The Bahá'í Chair for World Peace proudly presented “Iranian Women Writers: A Moderating and Modernizing Force” in its series on Empowerment of Women and Peace on March 25 in the Adele H. Stamp Student Union Atrium. The event explored the remarkable emergence of women writers as a transformative socio-political force in Iran, and the desegregation of a predominantly male literary tradition.
The Bahá’í Chair, an enriching academic program within the College of Behavioral and Social Sciences, utilizes interdisciplinary discourse from a range of fields such as history, sociology, anthropology and literature to examine numerous topics, including the broad themes that empower women’s presence, voice and vision as they influence social change and transform society.
The Bahá'í Chair welcomed Dr. Farzaneh Milani, Raymond J. Nelson Professor of the Department of Middle Eastern and South Asian Languages and Cultures and Director of Studies in Women and Gender of the University of Virginia, for this presentation. Dr. Milani focused on the unprecedented flourishing of women’s literature in Iran as a positive force, giving women a voice in a highly isolated gender society. The lecture examined how Iranian women writers have “re-mapped the cultural geography of Iran and reorganized its political landscape without shedding a drop of blood,” as stated by Dr. Milani.
In her remarks, Dr. Milani said that Iranian women are playing an important role in highlighting the need for social justice both in the domestic sphere and at larger political levels.
"You cannot have democracy in a country if you do not have democracy at home," Dr. Milani said.

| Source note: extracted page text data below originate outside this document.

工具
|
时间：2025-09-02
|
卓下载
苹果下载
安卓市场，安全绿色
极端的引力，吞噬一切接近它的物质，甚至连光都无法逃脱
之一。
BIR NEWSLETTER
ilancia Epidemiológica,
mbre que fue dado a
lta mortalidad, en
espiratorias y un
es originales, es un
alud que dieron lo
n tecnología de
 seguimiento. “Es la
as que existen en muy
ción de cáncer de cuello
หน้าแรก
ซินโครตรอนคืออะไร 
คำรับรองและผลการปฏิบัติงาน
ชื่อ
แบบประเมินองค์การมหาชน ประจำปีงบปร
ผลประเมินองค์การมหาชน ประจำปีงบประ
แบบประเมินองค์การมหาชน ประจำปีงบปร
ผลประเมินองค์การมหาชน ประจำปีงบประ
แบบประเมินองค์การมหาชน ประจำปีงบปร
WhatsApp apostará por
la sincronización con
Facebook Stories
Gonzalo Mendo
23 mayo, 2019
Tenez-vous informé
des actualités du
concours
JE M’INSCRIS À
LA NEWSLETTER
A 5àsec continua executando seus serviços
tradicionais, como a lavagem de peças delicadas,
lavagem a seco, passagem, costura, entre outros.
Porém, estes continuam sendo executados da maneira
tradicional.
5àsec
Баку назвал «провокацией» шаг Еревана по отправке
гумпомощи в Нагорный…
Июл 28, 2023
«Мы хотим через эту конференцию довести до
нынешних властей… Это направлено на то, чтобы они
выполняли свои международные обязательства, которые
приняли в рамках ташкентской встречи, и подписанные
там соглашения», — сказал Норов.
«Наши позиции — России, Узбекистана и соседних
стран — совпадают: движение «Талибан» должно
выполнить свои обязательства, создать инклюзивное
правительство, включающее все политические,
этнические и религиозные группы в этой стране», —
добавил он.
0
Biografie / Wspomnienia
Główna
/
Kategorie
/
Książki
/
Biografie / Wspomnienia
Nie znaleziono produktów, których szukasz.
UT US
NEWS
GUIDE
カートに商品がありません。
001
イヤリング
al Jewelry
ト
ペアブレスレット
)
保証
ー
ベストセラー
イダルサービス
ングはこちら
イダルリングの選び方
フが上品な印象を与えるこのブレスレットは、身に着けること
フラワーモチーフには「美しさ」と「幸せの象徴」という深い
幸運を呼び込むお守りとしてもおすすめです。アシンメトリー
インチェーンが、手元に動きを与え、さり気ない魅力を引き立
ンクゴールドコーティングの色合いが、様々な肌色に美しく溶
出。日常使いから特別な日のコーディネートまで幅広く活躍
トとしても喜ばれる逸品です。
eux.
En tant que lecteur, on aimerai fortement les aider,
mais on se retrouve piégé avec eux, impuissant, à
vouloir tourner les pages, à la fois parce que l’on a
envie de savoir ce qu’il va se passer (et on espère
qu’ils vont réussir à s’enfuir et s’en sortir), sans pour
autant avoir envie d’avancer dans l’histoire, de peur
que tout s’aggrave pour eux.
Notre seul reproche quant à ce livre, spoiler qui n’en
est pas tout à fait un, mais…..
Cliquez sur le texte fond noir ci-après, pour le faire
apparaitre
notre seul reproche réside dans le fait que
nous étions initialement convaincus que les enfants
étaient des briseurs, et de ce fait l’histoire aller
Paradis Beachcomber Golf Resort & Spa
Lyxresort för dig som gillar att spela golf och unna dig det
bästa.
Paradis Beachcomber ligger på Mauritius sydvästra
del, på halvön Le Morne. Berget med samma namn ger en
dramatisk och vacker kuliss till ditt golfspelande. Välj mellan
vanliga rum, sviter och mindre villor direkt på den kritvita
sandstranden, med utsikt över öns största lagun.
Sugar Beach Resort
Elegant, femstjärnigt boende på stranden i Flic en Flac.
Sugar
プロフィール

During the past 160 years, women’s literature has flourished in Iran and has led to the integration of both genders in the literary sphere. Iranian women are empowered by voicing their new ideas and ways of thinking through their creative works. Professor Hoda Mahmoudi, holder of the Baha'i Chair, recently spoke to the importance of women’s empowerment and how writing can empower women.
“Writing gives women the power of expression,” she said. “Their views and perspectives are important in the creation of a more inclusive society in which women participate in all arenas of the social order.”
Dr. Milani described how women writers in Iran have pushed against the boundaries of gender apartheid and advocated for reform of traditional codes within the family unit that regulate gender relations. Her presentation outlined how they are crossing religious, philosophical, political and spatial boundaries and are paving the path for gender-integration. The writers she highlighted testify to the power of women’s voices that can re-design cultural customs and transform society.
"Iranian women writers are at the forefront of a caravan of women writers leading us to peace," Dr. Milani said.
The Bahá'í Chair’s series on the Empowerment of Women and Peace enables students, teachers, administrators and all attendees the opportunity to explore and discuss the approaches necessary to achieving full and lasting gender integration in society, as a fundamental prerequisite for peace. The series provides a safe atmosphere for discourse on traditional gender relations and the key insertion of women’s voices in this important public discussion.